While DC-local clusters are relatively well understood and easy to implement (just share sessions/codebase/DB), multi-homed installs aren't quite as understood.
Does Gitea have any plans for a tool to allow syncing across multiregions in near-real time? Gitlab is already working on one - and I'd like to open this ticket to track the progress of a similar effort here, if it's a direction the maintainers would like to go.
Related or duplicate of #2959
I'd say this is related but distinct. #2959 clearly discusses a single-homed, multi-server cluster - a single region HA setup - when they discuss a single load balancer.
it would take to be able to run gitea on a multi-host
setup, likely behind a single nginx load balancer.
I'm proposing a system to allow multiple autonomous gitea installs (say - oregon, virgina, and london), which all share data in near-real time, to allow a single frontend experience, but are completely self-contained as well. In other words - multi-region async replication.
@benyanke sorry for my terse message above, I hope it wasn't too unfriendly. As you can probably tell with the latest news we are getting a lot more than usual traffic and so triage is important.
No worries! I really value the gitea project, and I'll be seriously looking at moving my main projects to a selfhosted instance of it given the news. I'm getting more comfortable with Golang, and I'd even be willing to work on this multi-region replication if I'm able.
Keep up the good work.
A part of multihome is using a DB that supports it so I've opened: https://github.com/cockroachdb/cockroach/issues/24846 with the CockroachDB project to allow it to support Gitea. This of course doesn't fully achieve what you are looking for, but it is a starting place.
Thanks for the kind message.
I was initially thinking distinct local DBs with data sync on the app layer, but using DB layer replication would indeed also handle it!
Looking forward to seeing this.
I know that also not exactly what you are talking but #1612 could achieve the same goal and offer better experience across DC.
For information, https://github.com/pingcap/tidb should also provide a distibuted database compatible with mysql to be used by gitea.

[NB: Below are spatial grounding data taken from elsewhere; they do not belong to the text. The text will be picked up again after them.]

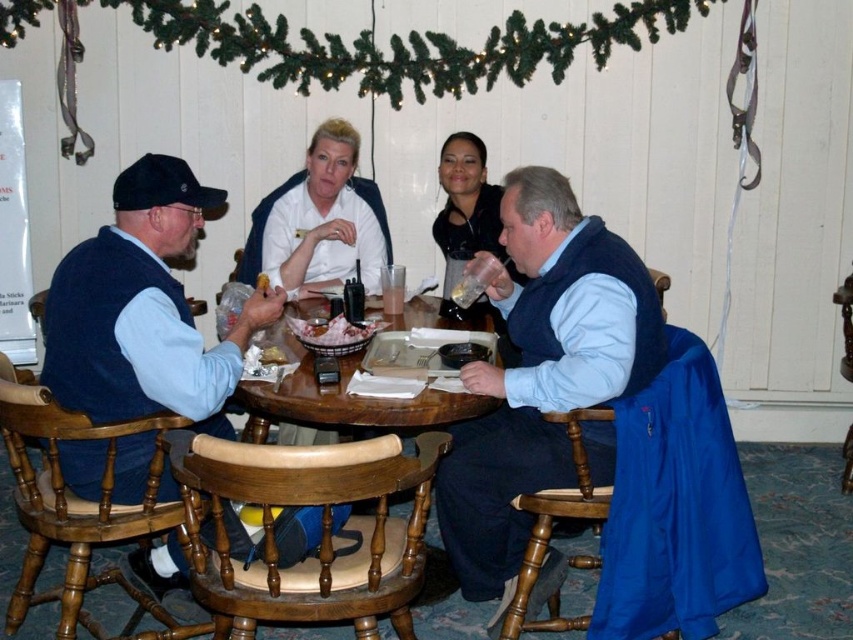 Question: Which of the following is the closest to the observer?

Choices:
 (A) matte brown basket at center
 (B) blue fleece vest at center

Answer: (B)

Question: Does blue denim vest at left appear under white smooth shirt at center?

Choices:
 (A) yes
 (B) no

Answer: (A)

Question: Does blue fleece vest at center have a larger size compared to translucent plastic cup at center?

Choices:
 (A) yes
 (B) no

Answer: (A)

Question: Which object is farther from the camera taking this photo?

Choices:
 (A) blue fleece vest at center
 (B) wooden table at center
 (C) matte black jacket at center
 (D) matte brown basket at center

Answer: (C)

Question: Which point is farther from the camera taking this photo?

Choices:
 (A) (50, 353)
 (B) (500, 468)
 (C) (264, 417)

Answer: (C)

Question: Considering the relative positions of white smooth shirt at center and translucent plastic cup at center in the image provided, where is white smooth shirt at center located with respect to translucent plastic cup at center?

Choices:
 (A) right
 (B) left

Answer: (B) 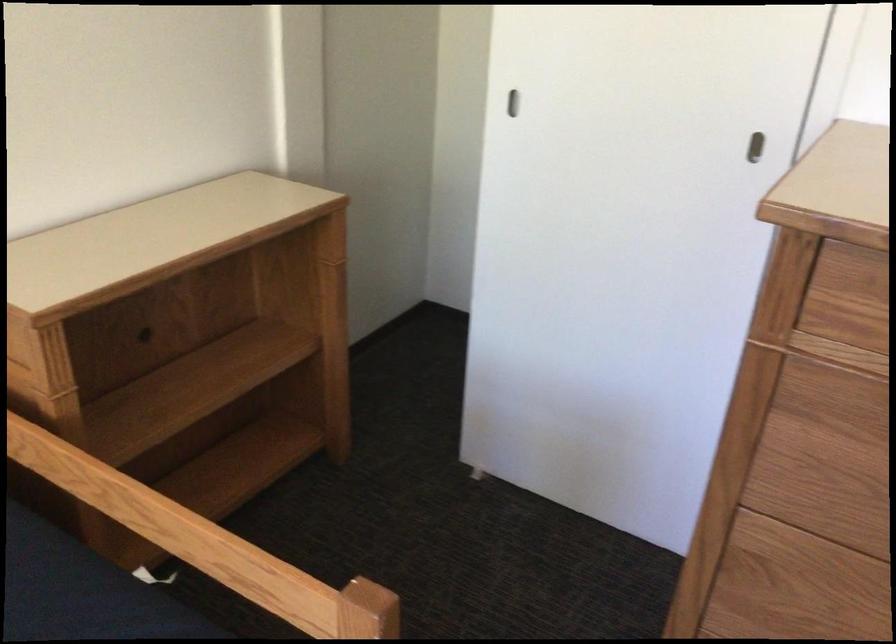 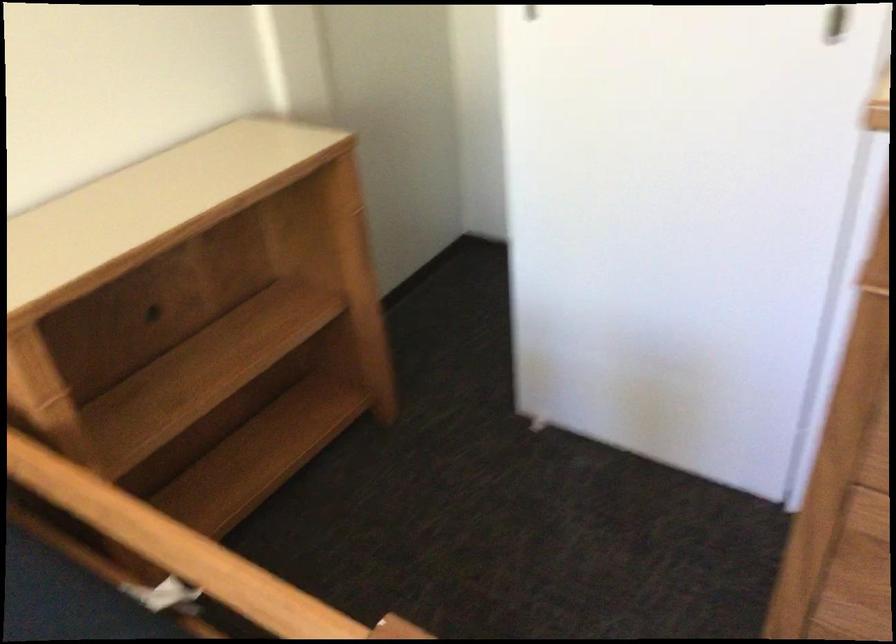 Question: The images are taken continuously from a first-person perspective. In which direction are you moving?

Choices:
 (A) Left
 (B) Right
 (C) Forward
 (D) Backward

Answer: (C) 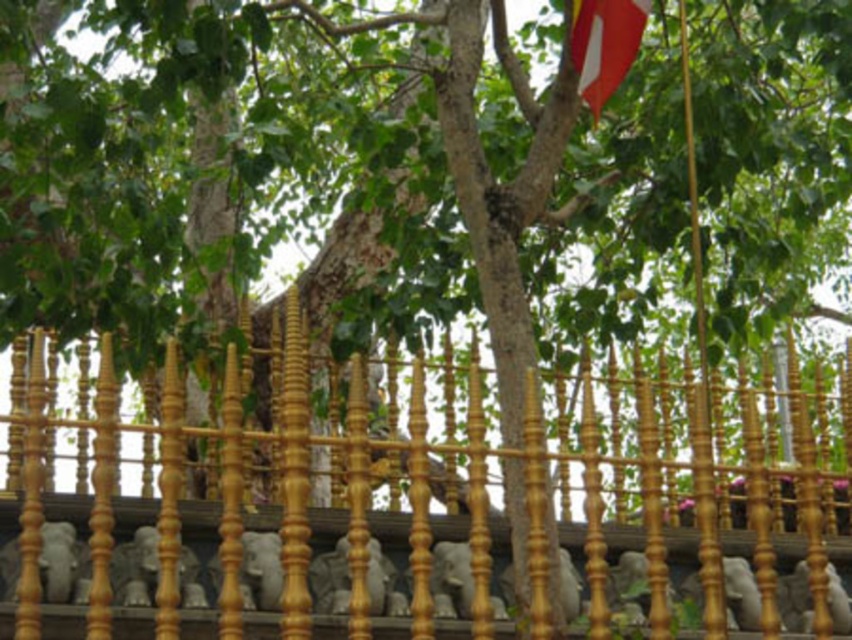 Question: Does gold polished fence at center have a lesser width compared to red fabric flag at upper right?

Choices:
 (A) yes
 (B) no

Answer: (B)

Question: Which object is farther from the camera taking this photo?

Choices:
 (A) red fabric flag at upper right
 (B) gold polished fence at center

Answer: (A)

Question: From the image, what is the correct spatial relationship of gold polished fence at center in relation to red fabric flag at upper right?

Choices:
 (A) below
 (B) above

Answer: (A)

Question: In this image, where is gold polished fence at center located relative to red fabric flag at upper right?

Choices:
 (A) above
 (B) below

Answer: (B)

Question: Which of the following is the closest to the observer?

Choices:
 (A) (585, 397)
 (B) (623, 44)

Answer: (A) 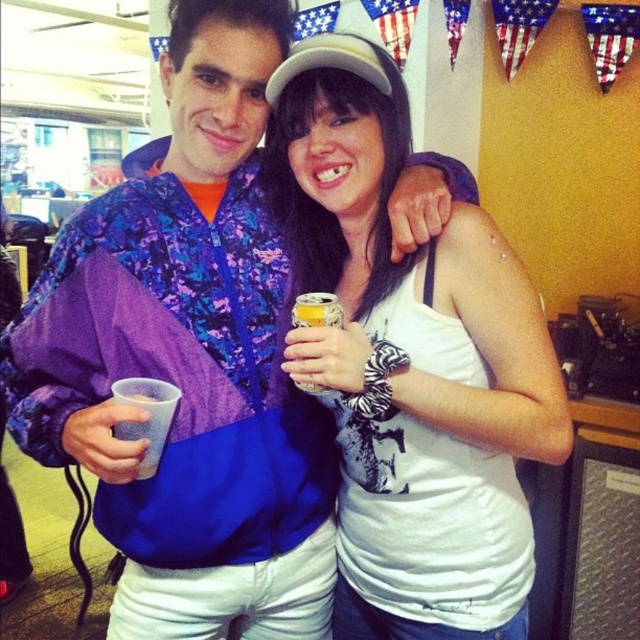 You are at a party and want to grab a drink. You see the brushed metal cup at upper left and the yellow metallic can at center. Which one is closer to you?

The brushed metal cup at upper left is in front of the yellow metallic can at center, so it is closer to you. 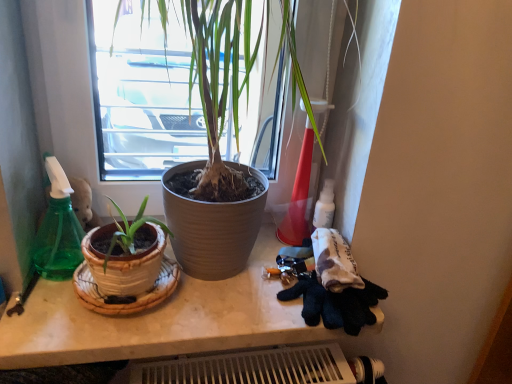 The width and height of the screenshot is (512, 384). What are the coordinates of `vacant region in front of green plastic spray bottle at left` in the screenshot? It's located at (42, 314). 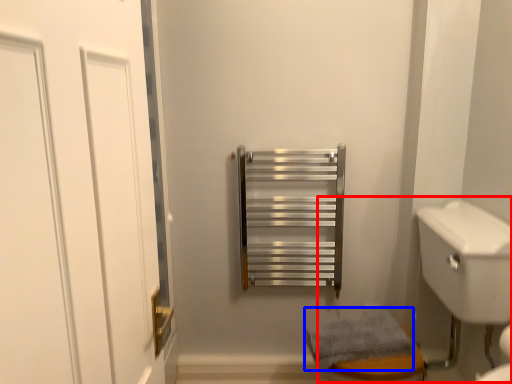 Question: Which point is closer to the camera, sink (highlighted by a red box) or bath towel (highlighted by a blue box)?

Choices:
 (A) sink
 (B) bath towel

Answer: (A) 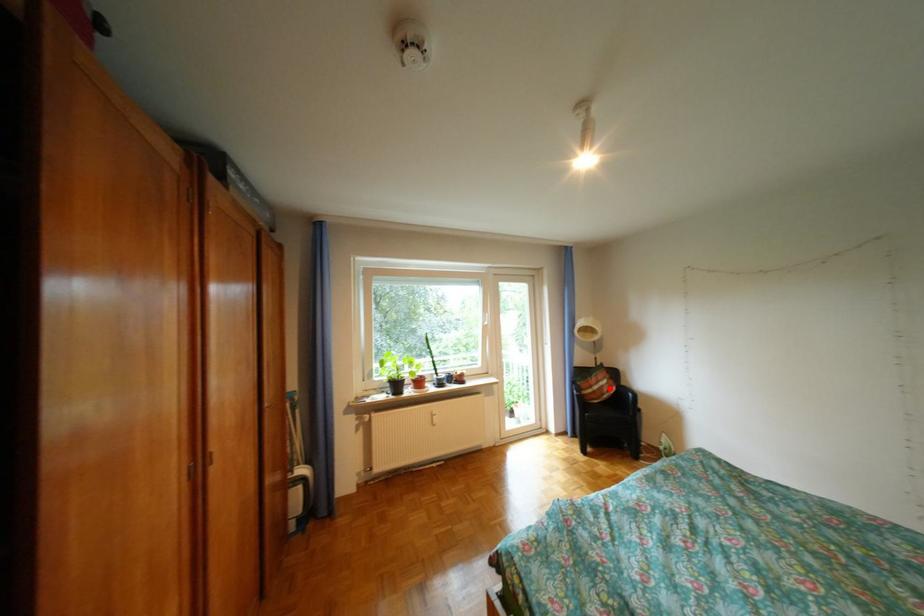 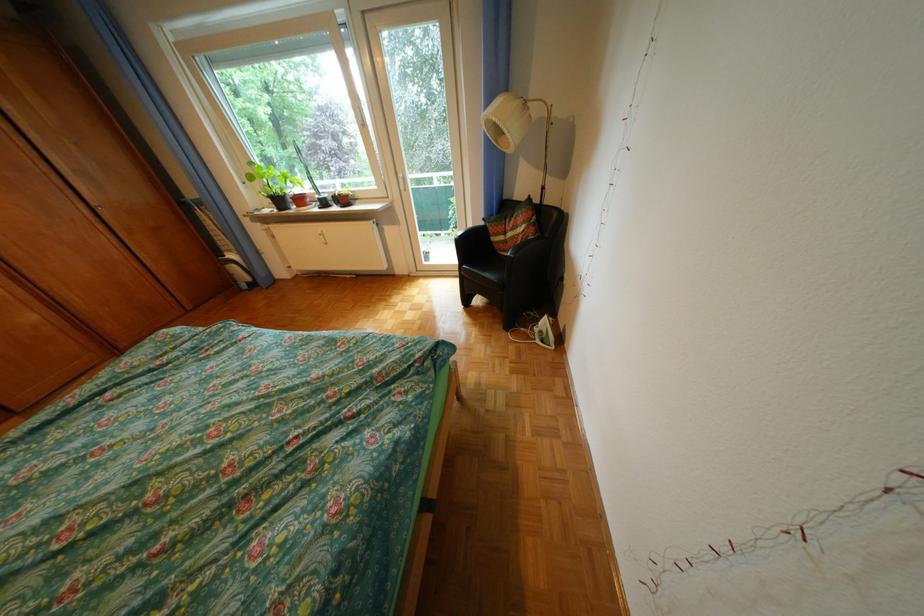 Question: I am providing you with two images of the same scene from different viewpoints. Given a red point in image1, look at the same physical point in image2. Is it:

Choices:
 (A) Closer to the viewpoint
 (B) Farther from the viewpoint

Answer: (A) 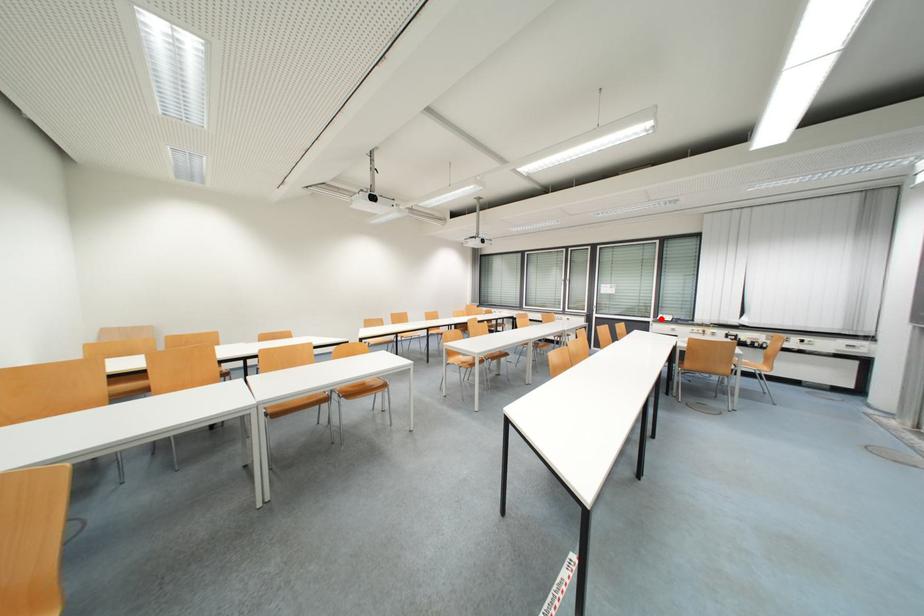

hmm not sure if I understand the terminology correctly.
But what about MariaDB/MySQL galera cluster? https://mariadb.com/kb/en/library/what-is-mariadb-galera-cluster/
It's a simple and scaleable synchronous active-active multi-master topology.
So since it's already build-in (batteries included) in MariaDB 10.2, it's ready to go.
Has someone tried this? @benyanke @markuman ?
But what about MariaDB/MySQL galera cluster? https://mariadb.com/kb/en/library/what-is-mariadb-galera-cluster/
Just following up - the multi-master DB doesn't really solve the problem of async/multi region, as mysql/galera clusters assume low levels of latency. That is - it's intended for use within the same datacenter/region, not multi region.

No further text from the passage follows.